Music Analysis Conference (CityMAC), City University, July 2018
The principle of ‘rotational form’ is foundational to Hepokoski’s formal
definition of late nineteenth-century ‘sonata deformations’ outlined in his
1993 monograph, Sibelius, Symphony No. 5. Strikingly, the concept of
‘rotation’ loses any deformational function in Elements of Sonata Theory
(2006) as Hepokoski and Darcy extend its application back from the ‘early
modernist’ music of fin-de-siècle symphonicism into the eighteenth century.
Despite this unacknowledged contradiction, a discrete list of pieces that
supposedly present rotational form ‘on its own’ appears in both publications.
This list implies the works it includes – Beethoven’s ‘Appassionata’ Sonata,
first movement, for example – are in some way formally distinct from the
thousands of other rotational movements. Nevertheless, the current
definitions do not account for whatever this particular distinction might be.
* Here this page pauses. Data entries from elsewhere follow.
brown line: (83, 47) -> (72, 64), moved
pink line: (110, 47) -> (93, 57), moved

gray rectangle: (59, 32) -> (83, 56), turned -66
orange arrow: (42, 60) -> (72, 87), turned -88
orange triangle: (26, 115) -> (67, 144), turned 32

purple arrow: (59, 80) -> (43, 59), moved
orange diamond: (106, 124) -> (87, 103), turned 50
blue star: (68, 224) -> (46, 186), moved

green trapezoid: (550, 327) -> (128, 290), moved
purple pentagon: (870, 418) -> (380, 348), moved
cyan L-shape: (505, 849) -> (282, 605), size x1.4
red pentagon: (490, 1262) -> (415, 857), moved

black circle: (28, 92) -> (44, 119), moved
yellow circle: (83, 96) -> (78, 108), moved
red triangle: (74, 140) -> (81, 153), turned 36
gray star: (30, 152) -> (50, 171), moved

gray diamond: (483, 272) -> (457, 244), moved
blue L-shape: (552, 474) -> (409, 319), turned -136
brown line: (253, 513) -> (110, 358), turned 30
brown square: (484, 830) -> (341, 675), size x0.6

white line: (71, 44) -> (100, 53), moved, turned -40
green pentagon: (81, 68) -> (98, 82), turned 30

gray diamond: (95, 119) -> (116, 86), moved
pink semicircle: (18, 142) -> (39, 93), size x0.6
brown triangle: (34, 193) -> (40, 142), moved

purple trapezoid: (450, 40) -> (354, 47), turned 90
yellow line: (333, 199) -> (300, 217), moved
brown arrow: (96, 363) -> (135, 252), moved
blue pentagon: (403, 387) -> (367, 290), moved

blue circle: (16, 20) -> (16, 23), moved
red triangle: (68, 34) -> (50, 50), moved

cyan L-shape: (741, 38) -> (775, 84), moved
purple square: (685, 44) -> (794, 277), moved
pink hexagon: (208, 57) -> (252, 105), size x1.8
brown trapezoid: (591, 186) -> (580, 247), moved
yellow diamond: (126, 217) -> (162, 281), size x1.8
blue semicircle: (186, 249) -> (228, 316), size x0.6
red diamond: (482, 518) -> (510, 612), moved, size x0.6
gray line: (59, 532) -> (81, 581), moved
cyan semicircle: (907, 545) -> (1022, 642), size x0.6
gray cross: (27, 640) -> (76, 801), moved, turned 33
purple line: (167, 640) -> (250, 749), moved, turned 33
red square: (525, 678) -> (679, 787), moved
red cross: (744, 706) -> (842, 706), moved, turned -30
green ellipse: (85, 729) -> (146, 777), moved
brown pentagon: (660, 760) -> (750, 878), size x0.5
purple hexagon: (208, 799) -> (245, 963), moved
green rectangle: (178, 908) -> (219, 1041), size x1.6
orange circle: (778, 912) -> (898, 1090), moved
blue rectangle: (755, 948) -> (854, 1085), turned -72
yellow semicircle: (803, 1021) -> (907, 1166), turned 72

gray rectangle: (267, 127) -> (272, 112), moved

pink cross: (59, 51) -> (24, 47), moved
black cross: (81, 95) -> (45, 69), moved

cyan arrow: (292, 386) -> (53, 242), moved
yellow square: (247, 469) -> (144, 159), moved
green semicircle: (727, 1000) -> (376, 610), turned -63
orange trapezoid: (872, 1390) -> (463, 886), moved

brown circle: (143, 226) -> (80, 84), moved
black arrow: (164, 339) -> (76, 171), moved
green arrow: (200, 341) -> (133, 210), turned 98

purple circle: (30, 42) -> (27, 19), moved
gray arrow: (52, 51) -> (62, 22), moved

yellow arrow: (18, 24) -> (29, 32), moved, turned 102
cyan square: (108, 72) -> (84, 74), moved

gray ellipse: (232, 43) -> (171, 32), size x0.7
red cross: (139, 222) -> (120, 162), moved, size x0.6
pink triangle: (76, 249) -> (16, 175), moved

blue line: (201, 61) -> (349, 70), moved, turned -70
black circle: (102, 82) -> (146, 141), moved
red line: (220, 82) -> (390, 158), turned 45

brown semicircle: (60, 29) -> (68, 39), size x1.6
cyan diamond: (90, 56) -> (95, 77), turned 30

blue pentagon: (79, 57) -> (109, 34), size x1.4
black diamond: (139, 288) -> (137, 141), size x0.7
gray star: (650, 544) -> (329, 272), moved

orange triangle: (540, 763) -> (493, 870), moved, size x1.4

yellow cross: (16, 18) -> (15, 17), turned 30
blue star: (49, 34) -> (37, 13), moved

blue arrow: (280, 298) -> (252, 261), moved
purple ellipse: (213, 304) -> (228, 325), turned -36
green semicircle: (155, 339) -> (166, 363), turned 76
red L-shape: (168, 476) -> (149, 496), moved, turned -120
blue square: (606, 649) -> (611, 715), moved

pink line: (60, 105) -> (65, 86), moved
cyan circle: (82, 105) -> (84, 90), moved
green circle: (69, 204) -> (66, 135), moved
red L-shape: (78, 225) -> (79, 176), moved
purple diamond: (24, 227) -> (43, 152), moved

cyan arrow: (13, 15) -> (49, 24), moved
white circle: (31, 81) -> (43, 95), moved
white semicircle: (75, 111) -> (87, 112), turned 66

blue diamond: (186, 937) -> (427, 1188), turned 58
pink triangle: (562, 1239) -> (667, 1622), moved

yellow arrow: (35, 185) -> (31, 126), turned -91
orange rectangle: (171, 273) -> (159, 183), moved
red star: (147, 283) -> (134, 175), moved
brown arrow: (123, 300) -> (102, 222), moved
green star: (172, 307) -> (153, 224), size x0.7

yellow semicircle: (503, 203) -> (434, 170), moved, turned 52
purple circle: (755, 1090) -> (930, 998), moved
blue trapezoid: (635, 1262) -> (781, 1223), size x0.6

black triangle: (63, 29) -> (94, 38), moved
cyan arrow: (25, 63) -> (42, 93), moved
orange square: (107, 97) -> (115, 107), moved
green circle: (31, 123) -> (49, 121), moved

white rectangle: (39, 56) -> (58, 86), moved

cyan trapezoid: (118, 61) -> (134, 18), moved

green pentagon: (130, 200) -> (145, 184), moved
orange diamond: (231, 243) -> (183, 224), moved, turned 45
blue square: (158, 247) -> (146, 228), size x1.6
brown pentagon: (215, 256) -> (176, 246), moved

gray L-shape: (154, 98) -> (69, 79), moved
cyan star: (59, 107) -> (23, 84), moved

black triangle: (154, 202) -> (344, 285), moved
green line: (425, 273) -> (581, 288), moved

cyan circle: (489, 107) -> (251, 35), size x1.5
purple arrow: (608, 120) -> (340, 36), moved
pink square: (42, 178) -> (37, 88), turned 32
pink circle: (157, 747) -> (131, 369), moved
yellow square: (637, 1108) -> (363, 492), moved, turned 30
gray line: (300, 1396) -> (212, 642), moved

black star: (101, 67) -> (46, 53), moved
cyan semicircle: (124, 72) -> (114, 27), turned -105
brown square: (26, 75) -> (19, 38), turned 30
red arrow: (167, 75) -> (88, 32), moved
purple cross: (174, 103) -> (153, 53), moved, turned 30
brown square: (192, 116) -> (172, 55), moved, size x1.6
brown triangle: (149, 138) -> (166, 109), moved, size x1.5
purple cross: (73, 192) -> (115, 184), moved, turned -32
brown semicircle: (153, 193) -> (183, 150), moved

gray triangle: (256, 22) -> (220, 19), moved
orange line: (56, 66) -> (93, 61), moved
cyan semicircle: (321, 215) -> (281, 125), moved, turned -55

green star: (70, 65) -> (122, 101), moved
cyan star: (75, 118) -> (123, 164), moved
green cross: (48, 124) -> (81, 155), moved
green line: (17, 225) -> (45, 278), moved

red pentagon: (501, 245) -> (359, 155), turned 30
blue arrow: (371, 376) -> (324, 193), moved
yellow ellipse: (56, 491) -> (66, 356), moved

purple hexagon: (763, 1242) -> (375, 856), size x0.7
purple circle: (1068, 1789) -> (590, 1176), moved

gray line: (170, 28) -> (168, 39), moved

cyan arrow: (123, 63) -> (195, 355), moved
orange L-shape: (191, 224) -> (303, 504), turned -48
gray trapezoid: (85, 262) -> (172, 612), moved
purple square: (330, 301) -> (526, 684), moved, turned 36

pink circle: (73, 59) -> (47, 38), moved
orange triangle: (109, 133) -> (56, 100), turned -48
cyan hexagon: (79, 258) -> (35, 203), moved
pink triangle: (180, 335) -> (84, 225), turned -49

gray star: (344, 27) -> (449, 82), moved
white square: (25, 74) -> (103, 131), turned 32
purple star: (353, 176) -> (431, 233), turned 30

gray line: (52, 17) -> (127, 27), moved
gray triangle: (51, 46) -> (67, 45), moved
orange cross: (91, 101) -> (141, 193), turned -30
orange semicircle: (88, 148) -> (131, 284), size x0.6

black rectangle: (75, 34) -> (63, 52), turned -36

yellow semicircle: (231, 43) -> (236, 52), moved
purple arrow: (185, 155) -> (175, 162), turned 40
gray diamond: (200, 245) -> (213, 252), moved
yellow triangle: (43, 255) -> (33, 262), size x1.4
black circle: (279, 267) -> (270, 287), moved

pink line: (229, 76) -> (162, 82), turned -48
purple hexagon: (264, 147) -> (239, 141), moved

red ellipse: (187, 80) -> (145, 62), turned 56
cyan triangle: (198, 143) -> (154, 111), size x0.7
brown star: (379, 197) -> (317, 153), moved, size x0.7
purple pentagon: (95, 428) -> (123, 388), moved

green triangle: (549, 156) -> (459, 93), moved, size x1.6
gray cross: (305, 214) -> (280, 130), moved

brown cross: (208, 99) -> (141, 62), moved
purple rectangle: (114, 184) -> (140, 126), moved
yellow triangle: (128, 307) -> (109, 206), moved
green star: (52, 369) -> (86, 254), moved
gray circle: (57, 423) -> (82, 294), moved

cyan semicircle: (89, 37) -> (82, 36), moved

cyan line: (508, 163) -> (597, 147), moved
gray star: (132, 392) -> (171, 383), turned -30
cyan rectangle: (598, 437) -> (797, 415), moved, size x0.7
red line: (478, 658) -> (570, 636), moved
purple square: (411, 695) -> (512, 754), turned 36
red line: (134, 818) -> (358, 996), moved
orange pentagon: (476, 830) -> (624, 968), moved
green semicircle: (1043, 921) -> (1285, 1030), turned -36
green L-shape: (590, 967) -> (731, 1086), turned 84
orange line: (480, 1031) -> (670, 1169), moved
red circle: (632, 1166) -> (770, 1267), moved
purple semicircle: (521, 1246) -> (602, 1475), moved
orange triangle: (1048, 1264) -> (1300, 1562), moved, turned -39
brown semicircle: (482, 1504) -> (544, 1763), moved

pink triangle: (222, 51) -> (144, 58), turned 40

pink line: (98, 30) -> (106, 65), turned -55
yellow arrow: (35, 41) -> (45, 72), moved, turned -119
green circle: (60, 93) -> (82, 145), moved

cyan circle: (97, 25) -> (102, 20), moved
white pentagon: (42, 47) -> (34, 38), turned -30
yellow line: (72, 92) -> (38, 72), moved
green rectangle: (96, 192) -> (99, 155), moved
To formulate a theory of a specifically nineteenth-century and deformational
use of rotation, a rigorous analysis of these pieces and their recurring
materials is required.
This paper will present a Sonata Theory analysis of the Appassionata’s five rotation
Allegro Assai using voice-leading analysis and Janet Schmalfeldt’s concept
of becoming to demonstrate the presence of a process that I term ‘rotational
projection’. In this movement, musical material is allowed to project forth
beyond, against, or outside the formal expectations of its contextual function
within the sonata by calling forth other material that cannot be predicted by
the referential rotational ordering of the exposition, but nevertheless makes
sense in context that it reappears. The result is a rotational form but not one
that always conforms to the order of the exposition.